Sure Start Local Programmes (SSLPs) have enjoyed one of the highest ever profiles of any UK government initiative concerning children and families. Such visibility carried both advantages and disadvantages and also affected the task of evaluation. While the main advantage was that SSLPs were, from the outset, of interest at the highest levels of government, this led to the major disadvantage: the short-term perspective often adopted by politicians in search of signs of its positive impact (Glass, 2006; Jack, 2006;) and, closely related, the attendant high level of publicity granted by commentators to some although not all of the evaluation findings.

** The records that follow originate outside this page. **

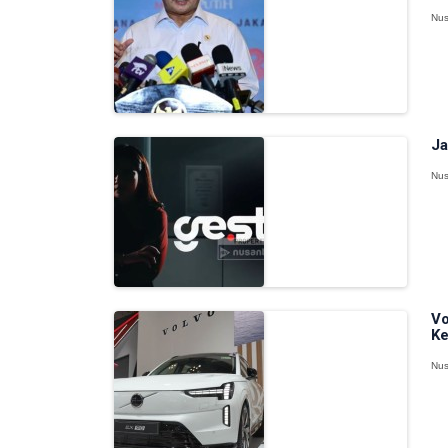
Nus
Ja
Nus
Vo
Ke
Nus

Perhaps inevitably, therefore, early findings of rather modest impact on individual children (see Chapters Eight and Nine) received widespread coverage and other results, including those pertaining to the process of implementing SSLPs and addressed in this chapter, were often neglected.
The research team studying SSLP implementation had two key purposes – to provide data that could inform the Impact Study of the National Evaluation of Sure Start (NESS) and to generate insights into increasing the smooth and effective functioning of SSLPs (see Foreword). In other words, the data collected by the team studying implementation were intended, from the very start, to provide insights for policy makers and practitioners on the ground, during the course of the initiative, not only at its completion. The contribution of the implementation team to the Impact Study is reflected in the conclusions about programme variability presented in Chapter Nine of this volume. However, the particular focus of this chapter is on the existing and future implications of findings pertaining to implementation for the development of community-based services for young children and their families.
As set out in Chapter One, a set of policy drivers determined the original objectives of SSLPs and, as of this writing in early 2007, continue to influence the development of services for children and families. The three key imperatives of SSLPs were to facilitate increased access to services; encourage and stimulate better collaboration between agencies and professionals; and develop new ways of working. Therefore, in spite of the limited life of SSLPs as separate entities, following their incorporation since 2005 into Children's Centres, their experiences remain likely to be of relevance to the task of designing and delivering improved services to children and families in community-based settings.